Recent (within 21 days before baseline) major surgery
Patients who have history of single episode of disseminated HZ or disseminated HS or recurrent (> 1 episode of) localized dermatomal HZ should be excluded.
Less than 28 days have elapsed since last radiation therapy, phototherapy or chemotherapy treatment or patient has not recovered from all clinically significant treatment-related toxicity as defined in discontinuation criteria.
Less than 3 months have elapsed since last oral JAK inhibitors and/or less than 4 weeks have elapsed since last topical JAK inhibitor.

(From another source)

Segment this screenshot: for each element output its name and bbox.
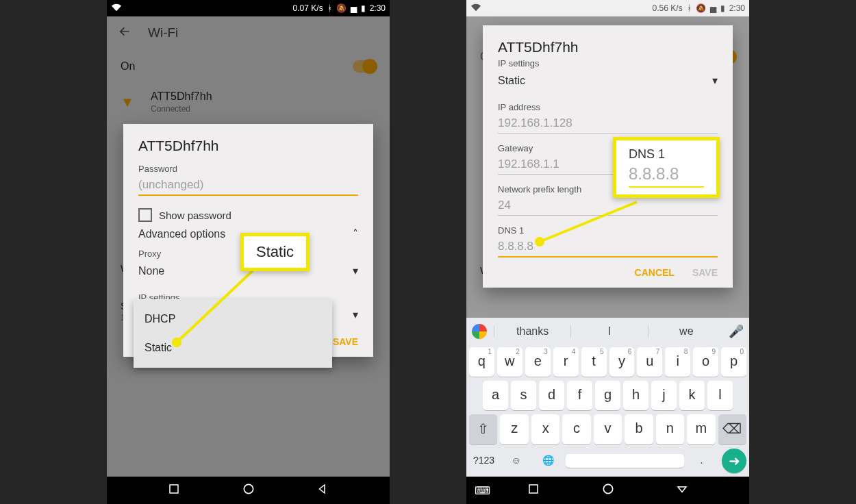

Glucocorticosteroids when used systemically; the use of nasal and inhaled glucocorticosteroids will be allowed PRN; the use of topical glucocorticosteroids (low to mid-potency) will only be allowed when given at a stable dose >4 weeks
Prior treatment with other concomitant investigational agents
Hypersensitivity or allergic reaction to compounds related to JAK inhibitors
Treatment with medication that might interfere with blood levels or have a major impact on the clinical readout of the study drug, as per discretion of the study investigator; best supportive care will be allowed at the discretion of the investigator (e.g. anti-emetics, skin care, pain medication, anti-thrombotic agents, herpes zoster prophylaxis)

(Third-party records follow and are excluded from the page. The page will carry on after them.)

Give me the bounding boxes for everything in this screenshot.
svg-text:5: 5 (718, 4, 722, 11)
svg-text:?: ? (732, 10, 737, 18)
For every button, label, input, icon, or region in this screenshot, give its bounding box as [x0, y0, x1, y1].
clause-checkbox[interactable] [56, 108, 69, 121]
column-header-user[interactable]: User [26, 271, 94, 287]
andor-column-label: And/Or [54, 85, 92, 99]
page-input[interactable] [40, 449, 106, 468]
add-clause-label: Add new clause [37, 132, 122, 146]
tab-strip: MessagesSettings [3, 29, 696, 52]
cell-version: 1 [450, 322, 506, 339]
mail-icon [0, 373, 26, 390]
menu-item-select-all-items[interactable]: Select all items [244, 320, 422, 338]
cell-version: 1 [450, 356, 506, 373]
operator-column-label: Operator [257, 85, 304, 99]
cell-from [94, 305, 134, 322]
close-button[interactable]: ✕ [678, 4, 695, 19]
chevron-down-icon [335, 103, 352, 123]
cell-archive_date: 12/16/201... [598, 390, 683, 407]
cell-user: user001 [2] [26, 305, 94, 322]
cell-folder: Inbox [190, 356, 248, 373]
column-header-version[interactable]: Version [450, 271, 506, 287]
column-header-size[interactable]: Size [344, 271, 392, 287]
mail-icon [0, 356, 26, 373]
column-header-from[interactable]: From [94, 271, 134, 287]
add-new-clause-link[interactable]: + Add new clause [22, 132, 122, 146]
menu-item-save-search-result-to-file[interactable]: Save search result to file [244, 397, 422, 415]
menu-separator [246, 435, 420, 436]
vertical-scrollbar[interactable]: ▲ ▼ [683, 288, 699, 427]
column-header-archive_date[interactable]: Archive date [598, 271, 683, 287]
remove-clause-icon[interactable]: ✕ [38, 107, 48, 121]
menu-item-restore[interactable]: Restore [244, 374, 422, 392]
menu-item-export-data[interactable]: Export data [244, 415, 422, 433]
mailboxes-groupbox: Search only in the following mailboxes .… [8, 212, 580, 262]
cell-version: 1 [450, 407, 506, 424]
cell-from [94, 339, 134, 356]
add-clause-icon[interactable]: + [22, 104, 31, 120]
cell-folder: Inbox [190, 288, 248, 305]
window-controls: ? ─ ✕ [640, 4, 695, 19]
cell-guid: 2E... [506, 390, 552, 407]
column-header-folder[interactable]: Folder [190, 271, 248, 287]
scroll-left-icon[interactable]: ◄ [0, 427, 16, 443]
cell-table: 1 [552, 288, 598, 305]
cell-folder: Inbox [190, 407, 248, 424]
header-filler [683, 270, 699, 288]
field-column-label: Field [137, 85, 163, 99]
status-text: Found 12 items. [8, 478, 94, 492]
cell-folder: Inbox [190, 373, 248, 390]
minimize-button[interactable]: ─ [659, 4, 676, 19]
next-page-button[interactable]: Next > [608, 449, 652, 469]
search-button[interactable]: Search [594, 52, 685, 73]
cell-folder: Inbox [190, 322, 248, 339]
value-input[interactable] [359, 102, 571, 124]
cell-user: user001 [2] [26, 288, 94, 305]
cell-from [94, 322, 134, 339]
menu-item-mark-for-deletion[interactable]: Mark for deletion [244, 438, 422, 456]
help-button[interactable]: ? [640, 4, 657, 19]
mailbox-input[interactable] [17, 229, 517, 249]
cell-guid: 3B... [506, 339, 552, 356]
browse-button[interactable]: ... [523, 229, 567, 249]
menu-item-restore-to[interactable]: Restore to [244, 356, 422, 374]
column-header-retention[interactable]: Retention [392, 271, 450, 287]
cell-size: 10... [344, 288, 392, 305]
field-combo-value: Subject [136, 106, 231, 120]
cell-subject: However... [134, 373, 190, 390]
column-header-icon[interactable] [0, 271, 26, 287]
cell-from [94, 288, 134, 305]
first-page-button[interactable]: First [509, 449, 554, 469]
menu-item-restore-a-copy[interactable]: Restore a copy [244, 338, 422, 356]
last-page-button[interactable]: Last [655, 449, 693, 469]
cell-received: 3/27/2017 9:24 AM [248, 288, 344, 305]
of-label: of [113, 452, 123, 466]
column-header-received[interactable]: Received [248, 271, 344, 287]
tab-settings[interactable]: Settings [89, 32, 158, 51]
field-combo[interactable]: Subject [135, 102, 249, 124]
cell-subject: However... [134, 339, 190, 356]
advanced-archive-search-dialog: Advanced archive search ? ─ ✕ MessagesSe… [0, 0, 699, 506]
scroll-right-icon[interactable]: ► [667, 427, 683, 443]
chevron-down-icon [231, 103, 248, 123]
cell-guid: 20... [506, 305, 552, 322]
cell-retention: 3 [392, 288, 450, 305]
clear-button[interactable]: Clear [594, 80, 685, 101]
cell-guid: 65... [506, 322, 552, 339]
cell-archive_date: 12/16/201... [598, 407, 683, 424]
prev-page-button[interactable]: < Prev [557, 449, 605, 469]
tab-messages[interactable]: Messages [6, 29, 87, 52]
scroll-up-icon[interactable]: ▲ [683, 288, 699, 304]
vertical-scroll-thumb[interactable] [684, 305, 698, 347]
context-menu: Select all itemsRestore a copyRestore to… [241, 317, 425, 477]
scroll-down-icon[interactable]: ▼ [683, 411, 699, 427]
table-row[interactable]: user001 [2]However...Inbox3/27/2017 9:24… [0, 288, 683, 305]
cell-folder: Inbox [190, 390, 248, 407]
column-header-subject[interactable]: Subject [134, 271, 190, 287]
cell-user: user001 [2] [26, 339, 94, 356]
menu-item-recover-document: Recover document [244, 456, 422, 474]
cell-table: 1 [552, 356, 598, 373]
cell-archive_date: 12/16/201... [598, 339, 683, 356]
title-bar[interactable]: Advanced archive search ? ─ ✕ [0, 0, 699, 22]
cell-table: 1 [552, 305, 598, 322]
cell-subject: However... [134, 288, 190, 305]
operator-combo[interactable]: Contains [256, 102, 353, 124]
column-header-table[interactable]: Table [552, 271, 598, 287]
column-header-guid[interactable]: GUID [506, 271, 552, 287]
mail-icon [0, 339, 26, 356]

Any gastrointestinal or metabolic condition that could interfere with the absorption of the oral medication
Ongoing other MF-directed treatments (such as topical corticosteroids and topical bexarotene) unless stable over a period of one month
Active alcohol and/or drug abuse
History of thrombosis/thromboembolic event, known coagulopathy
Additional skin disease that might interfere with MF clinical assessments
Patient has received a live attenuated vaccine ≤ 30 days prior to study screening
Have hearing loss with progression over the previous 5 years, or sudden hearing loss, or middle or inner ear disease such as otitis media, cholesteatoma, Meniere's disease, labyrinthitis, or other auditory condition that is considered acute, fluctuating, or progressive.
Patients who have received prohibited drugs that are CYP3A inducers within a 28 day or 5 half-lives (whichever is longer) period prior to the first dose of study intervention.
Patients with ALCL or other forms of CTCL other than MF or Sézary Syndrome.